(Extracted page text data)

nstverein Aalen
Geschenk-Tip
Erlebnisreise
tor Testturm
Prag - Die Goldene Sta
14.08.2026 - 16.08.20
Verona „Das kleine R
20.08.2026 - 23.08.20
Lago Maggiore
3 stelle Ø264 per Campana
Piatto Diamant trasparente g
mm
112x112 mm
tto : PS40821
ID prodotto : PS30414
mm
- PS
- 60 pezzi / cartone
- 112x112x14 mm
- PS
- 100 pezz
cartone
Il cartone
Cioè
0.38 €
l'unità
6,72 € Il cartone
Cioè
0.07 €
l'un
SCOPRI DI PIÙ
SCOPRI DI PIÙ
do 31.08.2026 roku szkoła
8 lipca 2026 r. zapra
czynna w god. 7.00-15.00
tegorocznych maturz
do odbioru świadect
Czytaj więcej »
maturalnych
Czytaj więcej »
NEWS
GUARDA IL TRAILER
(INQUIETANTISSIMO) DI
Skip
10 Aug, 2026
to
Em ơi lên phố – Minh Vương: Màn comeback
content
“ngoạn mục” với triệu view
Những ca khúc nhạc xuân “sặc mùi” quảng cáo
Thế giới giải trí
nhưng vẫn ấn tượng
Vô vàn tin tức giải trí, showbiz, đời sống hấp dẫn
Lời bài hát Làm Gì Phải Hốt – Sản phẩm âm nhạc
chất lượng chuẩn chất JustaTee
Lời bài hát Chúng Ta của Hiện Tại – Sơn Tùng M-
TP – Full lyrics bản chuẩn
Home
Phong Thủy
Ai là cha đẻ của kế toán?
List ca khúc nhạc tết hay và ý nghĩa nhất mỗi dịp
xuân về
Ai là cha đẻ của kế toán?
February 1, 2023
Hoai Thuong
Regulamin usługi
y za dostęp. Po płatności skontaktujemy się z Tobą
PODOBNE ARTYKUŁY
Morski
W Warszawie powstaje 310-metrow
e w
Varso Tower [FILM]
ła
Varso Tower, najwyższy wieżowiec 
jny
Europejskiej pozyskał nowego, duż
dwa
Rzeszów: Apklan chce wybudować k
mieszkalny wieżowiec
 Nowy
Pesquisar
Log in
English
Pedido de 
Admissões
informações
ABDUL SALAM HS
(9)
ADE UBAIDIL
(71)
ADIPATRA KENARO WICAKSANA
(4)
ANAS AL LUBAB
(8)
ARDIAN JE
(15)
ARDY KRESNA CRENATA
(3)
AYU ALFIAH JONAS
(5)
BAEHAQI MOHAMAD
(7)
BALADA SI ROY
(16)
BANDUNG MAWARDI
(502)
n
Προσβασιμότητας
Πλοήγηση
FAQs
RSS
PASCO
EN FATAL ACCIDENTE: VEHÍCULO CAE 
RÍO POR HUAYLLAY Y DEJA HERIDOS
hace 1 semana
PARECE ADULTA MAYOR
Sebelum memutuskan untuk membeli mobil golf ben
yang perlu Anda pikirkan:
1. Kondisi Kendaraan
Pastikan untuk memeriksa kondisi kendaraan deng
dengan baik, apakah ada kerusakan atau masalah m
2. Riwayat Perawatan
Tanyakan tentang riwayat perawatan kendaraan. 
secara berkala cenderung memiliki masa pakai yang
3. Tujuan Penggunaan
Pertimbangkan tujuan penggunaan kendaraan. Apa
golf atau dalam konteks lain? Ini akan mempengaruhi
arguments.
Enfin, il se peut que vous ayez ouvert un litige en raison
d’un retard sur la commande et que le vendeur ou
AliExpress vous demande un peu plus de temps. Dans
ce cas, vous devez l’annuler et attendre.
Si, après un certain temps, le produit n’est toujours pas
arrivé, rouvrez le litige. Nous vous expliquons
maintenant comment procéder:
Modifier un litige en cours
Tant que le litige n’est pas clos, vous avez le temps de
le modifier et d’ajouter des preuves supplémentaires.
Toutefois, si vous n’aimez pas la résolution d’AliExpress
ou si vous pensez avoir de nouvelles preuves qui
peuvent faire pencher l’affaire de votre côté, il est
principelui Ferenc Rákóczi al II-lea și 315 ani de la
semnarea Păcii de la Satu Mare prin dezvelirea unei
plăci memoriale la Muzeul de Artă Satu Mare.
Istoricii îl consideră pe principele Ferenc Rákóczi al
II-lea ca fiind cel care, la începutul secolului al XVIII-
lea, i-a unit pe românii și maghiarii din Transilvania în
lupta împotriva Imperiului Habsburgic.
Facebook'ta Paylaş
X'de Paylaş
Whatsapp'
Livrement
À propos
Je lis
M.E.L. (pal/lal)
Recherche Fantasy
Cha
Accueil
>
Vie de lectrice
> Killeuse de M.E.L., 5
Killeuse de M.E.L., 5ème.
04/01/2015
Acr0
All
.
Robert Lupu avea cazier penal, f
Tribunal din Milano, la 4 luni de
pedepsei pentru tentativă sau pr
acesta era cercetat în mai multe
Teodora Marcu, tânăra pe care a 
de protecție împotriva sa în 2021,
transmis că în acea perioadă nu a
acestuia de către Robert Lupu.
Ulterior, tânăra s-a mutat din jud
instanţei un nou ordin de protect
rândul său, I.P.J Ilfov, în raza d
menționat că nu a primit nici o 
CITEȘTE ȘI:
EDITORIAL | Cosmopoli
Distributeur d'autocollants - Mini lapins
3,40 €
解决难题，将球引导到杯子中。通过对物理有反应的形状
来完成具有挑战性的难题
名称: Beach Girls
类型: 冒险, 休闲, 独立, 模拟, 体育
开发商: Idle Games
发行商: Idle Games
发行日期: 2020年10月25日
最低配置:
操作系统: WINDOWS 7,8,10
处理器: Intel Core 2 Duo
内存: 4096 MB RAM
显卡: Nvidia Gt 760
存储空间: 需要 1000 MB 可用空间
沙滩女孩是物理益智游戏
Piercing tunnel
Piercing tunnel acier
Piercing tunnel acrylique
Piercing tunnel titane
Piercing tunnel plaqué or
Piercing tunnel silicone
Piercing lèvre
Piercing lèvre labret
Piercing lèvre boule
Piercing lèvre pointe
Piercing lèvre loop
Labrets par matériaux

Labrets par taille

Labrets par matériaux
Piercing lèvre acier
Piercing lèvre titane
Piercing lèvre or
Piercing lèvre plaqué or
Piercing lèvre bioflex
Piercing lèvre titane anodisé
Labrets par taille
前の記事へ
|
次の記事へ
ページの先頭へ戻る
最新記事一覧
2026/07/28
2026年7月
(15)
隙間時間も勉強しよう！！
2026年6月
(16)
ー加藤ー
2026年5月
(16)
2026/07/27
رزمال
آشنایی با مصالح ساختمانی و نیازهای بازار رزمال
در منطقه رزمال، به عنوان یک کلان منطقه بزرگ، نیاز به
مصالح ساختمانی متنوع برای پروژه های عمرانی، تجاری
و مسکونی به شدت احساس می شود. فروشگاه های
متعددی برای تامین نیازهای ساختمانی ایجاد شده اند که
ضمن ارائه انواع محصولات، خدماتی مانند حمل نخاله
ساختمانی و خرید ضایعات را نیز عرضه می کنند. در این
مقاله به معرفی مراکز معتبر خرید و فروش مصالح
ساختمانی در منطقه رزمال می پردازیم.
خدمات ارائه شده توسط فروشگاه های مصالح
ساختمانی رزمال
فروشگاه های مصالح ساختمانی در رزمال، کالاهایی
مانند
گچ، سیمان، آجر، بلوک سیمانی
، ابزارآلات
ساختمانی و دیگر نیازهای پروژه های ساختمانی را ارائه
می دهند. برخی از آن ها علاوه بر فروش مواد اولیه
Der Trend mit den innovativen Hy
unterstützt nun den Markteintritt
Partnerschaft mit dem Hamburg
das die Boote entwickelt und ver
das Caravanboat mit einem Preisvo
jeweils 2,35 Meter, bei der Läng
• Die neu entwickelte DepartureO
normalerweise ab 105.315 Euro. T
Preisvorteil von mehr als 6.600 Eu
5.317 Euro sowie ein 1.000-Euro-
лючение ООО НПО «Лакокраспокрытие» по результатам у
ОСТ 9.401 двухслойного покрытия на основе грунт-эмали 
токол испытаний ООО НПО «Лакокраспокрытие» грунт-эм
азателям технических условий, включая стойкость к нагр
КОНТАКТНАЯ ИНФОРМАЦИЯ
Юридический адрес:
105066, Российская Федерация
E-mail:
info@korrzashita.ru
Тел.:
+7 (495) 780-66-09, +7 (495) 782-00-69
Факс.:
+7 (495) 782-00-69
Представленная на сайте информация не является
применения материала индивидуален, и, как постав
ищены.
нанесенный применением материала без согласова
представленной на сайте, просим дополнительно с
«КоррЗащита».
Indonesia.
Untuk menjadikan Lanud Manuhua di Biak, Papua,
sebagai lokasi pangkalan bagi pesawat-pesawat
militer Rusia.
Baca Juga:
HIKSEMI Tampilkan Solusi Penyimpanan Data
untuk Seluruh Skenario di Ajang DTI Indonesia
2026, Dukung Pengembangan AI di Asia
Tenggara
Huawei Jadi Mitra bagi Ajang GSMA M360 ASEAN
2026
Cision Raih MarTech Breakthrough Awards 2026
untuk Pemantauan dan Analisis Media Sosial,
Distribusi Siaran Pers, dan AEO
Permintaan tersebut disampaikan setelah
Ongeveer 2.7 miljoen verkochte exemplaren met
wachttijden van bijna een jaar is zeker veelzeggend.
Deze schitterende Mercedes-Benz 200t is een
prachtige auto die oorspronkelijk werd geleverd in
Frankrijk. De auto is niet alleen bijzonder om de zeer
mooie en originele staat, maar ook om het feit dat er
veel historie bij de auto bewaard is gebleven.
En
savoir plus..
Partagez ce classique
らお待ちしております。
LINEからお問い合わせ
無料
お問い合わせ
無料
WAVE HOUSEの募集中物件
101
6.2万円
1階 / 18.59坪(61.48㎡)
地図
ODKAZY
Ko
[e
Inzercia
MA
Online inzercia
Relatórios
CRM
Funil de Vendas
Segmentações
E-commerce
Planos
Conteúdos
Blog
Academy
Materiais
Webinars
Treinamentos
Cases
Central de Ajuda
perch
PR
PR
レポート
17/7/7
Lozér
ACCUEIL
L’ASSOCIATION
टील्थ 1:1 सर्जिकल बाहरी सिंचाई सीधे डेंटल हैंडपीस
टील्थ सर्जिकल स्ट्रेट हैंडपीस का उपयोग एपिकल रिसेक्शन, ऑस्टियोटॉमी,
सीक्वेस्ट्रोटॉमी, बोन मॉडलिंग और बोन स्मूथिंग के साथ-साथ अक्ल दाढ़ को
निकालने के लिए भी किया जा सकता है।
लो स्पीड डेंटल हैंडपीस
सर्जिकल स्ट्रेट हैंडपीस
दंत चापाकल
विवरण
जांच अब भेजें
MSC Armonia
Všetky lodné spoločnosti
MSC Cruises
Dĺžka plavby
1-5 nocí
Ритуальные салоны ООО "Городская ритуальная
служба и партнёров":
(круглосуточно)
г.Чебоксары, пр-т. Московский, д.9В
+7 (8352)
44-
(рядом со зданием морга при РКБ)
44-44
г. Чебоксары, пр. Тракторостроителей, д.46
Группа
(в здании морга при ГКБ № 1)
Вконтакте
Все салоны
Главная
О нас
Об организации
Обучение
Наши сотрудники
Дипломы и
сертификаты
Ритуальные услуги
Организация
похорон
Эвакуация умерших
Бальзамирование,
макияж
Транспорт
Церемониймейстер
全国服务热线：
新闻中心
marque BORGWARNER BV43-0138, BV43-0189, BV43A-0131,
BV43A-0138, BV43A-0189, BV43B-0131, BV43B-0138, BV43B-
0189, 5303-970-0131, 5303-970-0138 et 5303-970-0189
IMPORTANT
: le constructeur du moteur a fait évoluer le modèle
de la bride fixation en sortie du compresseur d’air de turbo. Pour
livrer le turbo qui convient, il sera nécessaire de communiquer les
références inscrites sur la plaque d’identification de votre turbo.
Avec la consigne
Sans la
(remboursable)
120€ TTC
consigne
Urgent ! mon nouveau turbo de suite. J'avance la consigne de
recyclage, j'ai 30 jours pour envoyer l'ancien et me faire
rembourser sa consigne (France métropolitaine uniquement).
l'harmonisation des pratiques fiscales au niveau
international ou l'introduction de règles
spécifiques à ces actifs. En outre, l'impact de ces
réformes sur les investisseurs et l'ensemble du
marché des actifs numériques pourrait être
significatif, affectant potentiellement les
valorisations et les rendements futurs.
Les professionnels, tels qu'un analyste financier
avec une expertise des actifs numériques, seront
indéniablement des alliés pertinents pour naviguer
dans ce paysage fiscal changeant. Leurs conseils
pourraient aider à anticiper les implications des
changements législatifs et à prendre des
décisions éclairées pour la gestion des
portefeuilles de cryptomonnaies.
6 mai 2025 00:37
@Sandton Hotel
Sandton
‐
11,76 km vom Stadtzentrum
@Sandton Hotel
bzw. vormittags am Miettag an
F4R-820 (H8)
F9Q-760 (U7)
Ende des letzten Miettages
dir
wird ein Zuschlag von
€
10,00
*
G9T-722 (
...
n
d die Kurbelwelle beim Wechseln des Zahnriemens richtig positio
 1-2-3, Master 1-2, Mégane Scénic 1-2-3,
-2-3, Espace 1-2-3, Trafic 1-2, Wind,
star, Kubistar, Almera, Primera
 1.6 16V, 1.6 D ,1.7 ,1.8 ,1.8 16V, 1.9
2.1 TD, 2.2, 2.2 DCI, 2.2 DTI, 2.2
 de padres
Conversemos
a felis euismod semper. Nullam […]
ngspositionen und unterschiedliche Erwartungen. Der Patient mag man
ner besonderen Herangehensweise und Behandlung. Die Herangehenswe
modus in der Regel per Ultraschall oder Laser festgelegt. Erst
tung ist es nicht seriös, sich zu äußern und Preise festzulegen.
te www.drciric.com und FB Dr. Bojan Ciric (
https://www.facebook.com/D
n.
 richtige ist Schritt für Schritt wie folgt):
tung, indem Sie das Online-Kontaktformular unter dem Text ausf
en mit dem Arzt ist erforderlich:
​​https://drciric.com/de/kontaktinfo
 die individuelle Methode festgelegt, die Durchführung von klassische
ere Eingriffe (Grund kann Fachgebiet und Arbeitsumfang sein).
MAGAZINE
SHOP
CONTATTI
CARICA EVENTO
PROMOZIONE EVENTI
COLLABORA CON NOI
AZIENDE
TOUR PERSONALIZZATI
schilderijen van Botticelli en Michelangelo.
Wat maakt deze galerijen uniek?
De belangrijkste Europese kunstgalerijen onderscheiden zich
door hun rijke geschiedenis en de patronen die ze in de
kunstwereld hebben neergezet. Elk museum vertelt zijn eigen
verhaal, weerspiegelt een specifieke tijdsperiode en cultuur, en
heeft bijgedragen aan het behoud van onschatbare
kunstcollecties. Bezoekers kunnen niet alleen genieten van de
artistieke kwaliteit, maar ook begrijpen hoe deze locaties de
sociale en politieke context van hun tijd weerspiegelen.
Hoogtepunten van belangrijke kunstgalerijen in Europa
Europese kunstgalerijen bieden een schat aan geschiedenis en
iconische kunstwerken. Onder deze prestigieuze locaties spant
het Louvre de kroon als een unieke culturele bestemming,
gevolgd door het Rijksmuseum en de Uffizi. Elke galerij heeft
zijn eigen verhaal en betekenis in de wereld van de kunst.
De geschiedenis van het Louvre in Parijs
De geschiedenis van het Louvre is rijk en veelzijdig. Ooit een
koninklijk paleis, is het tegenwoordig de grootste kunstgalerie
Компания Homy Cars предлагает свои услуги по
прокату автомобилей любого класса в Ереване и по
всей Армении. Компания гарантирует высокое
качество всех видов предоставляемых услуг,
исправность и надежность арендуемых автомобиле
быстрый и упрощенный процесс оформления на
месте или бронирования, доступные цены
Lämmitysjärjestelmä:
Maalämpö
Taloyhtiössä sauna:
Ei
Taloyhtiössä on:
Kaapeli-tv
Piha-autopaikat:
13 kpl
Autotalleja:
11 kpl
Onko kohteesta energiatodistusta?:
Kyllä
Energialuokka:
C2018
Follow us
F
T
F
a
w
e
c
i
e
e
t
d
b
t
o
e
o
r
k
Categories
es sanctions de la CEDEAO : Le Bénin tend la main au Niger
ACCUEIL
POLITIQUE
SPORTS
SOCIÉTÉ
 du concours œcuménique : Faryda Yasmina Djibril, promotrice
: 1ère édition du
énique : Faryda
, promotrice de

Problem
Looking at the data above, return every line from the one with "8 lipca 2026 r. zapra" down to the one with "Thế giới giải trí", exactly and inclusively.

Answer space
8 lipca 2026 r. zapra
czynna w god. 7.00-15.00
tegorocznych maturz
do odbioru świadect
Czytaj więcej »
maturalnych
Czytaj więcej »
NEWS
GUARDA IL TRAILER
(INQUIETANTISSIMO) DI
Skip
10 Aug, 2026
to
Em ơi lên phố – Minh Vương: Màn comeback
content
“ngoạn mục” với triệu view
Những ca khúc nhạc xuân “sặc mùi” quảng cáo
Thế giới giải trí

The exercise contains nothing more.